Plaidoiries de la défense ce lundi

L’heure n’est pas tant à la mise en œuvre d’une stratégie, qu’à la survie. En attendant les plaidoiries de la défense ce lundi, le parti lance la contre-offensive politique, cherche à galvaniser ses soutiens. Par une mobilisation massive sur les réseaux sociaux, notamment sur X. Militants, cadres, élus – tous sont invités à poster une photo aux côtés de Marine Le Pen avec le hashtag #JeSoutiensMarine. Une pétition de soutien engrange les signatures sous le slogan « Soutenez Marine ! Défendez la démocratie. »

Prudente depuis l’entame du procès sur sa stratégie médiatique, Marine Le Pen décide de s’exposer en première ligne. Elle est la cible. Elle sera le bras vengeur. Après avoir sonné la charge de la brigade légère des élus, sous la bannière « des réquisitions quasi-fanatiques », accueilli le renfort de quelques soutiens parfois inattendus – ceux de Gérald Darmanin, Christian Estrosi ou encore Jean-Luc Mélenchon – elle sort la sulfateuse. Sur le plateau du 20 Heures de TF1 le discours est ciselé, frontal, calibré pour imprégner les esprits : « Ce réquisitoire est révoltant. Il est profondément outrancier. »

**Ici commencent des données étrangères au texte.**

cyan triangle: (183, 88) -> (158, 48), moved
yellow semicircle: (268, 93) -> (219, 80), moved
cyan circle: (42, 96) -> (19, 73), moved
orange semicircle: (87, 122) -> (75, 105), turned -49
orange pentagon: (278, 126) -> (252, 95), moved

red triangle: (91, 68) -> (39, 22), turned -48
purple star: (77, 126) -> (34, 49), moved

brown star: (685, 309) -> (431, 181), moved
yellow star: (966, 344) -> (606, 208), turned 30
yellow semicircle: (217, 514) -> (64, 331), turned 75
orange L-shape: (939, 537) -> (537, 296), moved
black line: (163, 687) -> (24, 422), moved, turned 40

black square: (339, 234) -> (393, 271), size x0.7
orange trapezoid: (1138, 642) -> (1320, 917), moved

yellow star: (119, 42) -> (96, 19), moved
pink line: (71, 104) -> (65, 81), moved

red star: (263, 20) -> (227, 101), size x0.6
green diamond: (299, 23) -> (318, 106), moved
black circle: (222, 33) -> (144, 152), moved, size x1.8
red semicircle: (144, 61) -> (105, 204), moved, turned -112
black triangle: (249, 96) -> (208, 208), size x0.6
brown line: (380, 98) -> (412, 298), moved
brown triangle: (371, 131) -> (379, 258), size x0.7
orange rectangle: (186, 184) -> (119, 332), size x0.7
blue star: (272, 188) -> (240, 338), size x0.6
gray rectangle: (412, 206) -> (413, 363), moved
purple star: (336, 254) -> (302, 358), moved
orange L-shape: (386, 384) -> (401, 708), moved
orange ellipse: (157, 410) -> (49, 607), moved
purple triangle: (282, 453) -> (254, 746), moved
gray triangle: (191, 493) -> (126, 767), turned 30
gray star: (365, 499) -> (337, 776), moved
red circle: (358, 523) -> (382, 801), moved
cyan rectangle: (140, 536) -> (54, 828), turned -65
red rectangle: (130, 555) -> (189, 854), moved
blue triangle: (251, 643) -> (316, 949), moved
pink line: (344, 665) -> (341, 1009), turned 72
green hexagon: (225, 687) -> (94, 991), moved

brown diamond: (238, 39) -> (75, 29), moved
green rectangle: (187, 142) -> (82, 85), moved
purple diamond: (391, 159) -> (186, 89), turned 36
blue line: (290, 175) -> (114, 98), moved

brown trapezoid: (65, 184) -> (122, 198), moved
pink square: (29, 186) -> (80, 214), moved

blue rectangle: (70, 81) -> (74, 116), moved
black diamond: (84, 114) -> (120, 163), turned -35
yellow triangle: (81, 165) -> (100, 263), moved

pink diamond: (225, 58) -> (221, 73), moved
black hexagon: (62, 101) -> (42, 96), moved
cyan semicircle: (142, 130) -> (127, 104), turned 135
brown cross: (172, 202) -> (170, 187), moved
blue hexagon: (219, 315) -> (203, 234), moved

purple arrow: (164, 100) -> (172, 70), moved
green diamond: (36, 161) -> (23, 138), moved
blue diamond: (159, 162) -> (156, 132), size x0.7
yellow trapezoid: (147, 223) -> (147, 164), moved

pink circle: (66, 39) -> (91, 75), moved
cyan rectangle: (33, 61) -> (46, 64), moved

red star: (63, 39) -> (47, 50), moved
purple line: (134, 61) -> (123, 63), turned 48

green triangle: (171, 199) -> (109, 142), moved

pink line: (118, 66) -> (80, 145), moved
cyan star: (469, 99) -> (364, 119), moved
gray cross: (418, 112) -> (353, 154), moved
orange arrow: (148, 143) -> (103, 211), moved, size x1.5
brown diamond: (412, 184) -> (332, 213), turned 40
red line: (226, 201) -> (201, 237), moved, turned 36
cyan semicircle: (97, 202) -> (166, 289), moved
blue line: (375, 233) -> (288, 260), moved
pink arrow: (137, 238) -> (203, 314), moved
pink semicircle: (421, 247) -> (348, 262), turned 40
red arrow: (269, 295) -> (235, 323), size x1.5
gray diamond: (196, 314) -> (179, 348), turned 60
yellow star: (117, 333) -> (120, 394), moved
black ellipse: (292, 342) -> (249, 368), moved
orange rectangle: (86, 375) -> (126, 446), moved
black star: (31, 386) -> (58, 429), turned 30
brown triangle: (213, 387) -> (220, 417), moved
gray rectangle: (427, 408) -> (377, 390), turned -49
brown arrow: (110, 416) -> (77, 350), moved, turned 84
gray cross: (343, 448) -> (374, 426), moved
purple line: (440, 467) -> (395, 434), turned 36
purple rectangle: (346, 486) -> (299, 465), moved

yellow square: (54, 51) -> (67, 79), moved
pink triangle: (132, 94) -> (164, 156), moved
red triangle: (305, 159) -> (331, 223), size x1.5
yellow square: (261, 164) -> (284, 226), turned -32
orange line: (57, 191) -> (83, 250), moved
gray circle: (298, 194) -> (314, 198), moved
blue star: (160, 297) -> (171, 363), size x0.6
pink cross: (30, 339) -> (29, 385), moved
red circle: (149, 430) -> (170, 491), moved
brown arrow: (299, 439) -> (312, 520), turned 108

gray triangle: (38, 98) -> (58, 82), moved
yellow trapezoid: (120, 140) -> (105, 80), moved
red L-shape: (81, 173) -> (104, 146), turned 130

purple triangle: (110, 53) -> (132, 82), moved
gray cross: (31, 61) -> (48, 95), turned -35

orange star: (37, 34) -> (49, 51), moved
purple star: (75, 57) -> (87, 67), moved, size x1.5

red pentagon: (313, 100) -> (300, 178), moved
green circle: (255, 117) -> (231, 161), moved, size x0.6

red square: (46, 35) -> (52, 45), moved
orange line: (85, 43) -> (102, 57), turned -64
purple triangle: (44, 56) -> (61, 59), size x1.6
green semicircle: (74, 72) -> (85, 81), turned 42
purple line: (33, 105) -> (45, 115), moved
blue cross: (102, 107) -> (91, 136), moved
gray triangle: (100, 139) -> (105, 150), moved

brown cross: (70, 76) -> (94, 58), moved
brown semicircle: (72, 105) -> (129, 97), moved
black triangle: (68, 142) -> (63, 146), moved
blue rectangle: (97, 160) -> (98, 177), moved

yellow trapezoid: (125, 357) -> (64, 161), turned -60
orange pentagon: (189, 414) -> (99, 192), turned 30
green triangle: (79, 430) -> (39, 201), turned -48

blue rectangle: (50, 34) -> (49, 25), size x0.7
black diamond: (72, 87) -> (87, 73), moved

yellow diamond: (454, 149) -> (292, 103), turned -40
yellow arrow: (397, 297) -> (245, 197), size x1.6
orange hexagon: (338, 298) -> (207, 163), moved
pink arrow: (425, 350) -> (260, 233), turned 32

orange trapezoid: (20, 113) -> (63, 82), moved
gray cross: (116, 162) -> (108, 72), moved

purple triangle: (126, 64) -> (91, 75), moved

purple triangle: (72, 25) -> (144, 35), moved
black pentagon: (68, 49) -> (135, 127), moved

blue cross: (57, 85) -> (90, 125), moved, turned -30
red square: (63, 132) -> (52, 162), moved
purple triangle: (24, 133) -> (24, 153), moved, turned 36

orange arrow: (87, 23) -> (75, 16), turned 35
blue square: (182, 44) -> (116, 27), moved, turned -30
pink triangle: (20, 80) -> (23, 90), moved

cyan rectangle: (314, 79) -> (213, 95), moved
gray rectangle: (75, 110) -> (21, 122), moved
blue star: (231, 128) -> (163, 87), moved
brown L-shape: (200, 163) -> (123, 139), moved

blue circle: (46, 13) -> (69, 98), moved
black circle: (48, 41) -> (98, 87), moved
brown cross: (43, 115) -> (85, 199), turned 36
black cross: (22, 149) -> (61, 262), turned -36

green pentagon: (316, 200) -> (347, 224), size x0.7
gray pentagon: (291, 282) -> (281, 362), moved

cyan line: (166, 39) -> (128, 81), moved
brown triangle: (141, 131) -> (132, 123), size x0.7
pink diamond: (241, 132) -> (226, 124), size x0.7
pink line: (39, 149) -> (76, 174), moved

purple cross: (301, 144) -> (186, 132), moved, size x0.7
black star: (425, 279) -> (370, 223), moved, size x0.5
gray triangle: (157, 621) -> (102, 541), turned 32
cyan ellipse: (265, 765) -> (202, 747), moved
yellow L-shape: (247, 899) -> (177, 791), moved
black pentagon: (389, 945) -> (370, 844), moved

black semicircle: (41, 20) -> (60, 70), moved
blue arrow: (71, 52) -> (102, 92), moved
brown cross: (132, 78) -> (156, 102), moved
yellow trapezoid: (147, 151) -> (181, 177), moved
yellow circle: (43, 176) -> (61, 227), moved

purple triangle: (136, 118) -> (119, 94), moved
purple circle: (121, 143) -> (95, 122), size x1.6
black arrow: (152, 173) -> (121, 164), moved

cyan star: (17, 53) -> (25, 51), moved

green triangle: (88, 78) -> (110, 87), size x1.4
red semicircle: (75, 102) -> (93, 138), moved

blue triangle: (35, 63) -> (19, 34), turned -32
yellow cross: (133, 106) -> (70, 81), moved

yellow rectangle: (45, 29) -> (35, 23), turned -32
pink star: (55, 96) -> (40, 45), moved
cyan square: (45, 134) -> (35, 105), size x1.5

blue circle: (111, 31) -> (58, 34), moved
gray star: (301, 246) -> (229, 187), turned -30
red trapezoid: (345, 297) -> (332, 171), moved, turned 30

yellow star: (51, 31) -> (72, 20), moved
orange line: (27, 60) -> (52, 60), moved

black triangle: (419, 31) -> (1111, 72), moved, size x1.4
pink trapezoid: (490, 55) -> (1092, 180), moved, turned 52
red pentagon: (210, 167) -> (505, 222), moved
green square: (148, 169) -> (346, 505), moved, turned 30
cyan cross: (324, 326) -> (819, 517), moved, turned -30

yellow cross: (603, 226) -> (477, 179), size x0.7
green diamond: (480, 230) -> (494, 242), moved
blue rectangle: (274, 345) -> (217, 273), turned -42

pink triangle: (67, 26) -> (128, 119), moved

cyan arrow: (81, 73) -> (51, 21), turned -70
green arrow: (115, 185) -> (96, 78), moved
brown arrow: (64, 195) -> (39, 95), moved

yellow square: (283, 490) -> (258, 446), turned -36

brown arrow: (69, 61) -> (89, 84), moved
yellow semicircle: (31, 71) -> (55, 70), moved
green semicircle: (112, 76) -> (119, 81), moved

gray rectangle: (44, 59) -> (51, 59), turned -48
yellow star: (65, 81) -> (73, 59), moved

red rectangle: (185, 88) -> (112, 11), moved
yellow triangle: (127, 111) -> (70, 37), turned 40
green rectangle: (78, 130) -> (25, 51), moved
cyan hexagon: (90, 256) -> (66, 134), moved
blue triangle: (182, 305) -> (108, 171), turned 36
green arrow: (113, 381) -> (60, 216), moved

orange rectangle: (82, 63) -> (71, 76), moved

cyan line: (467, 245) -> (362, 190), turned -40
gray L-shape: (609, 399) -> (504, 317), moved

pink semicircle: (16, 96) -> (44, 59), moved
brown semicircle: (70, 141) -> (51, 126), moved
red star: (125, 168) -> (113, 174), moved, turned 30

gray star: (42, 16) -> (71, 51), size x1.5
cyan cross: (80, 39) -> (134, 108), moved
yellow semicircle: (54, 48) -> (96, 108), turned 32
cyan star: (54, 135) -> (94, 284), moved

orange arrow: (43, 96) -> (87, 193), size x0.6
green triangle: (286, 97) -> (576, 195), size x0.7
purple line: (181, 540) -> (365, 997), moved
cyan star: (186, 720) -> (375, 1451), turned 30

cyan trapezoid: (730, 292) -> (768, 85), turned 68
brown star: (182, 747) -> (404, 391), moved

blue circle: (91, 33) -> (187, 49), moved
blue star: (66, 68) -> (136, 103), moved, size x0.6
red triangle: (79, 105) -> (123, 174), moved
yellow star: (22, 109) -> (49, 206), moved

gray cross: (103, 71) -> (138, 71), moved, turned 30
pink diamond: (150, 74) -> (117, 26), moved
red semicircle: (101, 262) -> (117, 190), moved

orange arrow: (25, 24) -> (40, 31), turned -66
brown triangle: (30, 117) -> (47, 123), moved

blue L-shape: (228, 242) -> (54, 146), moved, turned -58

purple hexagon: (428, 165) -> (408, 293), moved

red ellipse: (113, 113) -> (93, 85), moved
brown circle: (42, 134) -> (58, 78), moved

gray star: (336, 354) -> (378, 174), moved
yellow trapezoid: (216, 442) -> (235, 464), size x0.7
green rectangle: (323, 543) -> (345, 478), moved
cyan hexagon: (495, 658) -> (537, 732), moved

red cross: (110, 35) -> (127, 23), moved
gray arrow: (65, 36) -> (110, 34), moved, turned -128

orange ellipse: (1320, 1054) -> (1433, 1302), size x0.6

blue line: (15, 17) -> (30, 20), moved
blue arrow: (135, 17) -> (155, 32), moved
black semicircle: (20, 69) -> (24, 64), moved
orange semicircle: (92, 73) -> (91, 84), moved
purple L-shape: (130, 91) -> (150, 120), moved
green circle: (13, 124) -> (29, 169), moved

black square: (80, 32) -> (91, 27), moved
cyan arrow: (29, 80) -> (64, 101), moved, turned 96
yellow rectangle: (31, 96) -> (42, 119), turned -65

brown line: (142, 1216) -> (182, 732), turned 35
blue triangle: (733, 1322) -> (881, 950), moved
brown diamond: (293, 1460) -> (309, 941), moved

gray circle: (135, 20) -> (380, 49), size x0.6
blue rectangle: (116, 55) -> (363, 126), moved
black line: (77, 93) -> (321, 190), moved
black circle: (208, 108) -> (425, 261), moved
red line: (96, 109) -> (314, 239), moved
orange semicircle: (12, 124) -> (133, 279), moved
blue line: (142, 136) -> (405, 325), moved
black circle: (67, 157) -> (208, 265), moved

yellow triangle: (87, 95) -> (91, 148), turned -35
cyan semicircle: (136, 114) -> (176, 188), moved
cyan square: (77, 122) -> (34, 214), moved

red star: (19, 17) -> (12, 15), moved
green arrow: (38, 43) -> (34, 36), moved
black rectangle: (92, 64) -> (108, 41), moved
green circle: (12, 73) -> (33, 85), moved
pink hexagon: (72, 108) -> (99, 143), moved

Marine Le Pen accuse frontalement les magistrats du parquet de vouloir la sortir de l’arène, sans la laisser combattre, à la loyale : « Ce n’est pas seulement une condamnation qu’on réclame, c’est ma mort politique, avec exécution provisoire. » Pas de place pour la retenue, Le Pen joue la victimisation et dénonce une justice partisane, politique, antidémocratique.

Loin du fracas politico-médiatique dans lequel « celle à qui il doit tout se débat », Jordan Bardella sillonne le sud de la France avec son livre en bandoulière, tout à sa campagne de promotion. De Toulon, chez son amie députée Laure Lavalette, à Nice, chez son soutien Éric Ciotti, il vend ses livres et soigne son image, épargné par le cyclone judiciaire qui risque d’emporter sa patronne.

La pudeur empêche la plupart de ceux qu’il rencontre de l’interroger à haute voix, mais la question affleure, mécaniquement, intuitivement : Jordan Bardella est-il prêt pour 2027 ? « Impossible », balaie-t-on dans l’entourage de la cheffe. « Impossible », peut-être, mais pas impensable. Il faudra bien l’envisager si au printemps prochain, le tribunal, dans son verdict suit les réquisitions du parquet, et change en un instant, le destin d’un parti et d’une femme et d’un homme.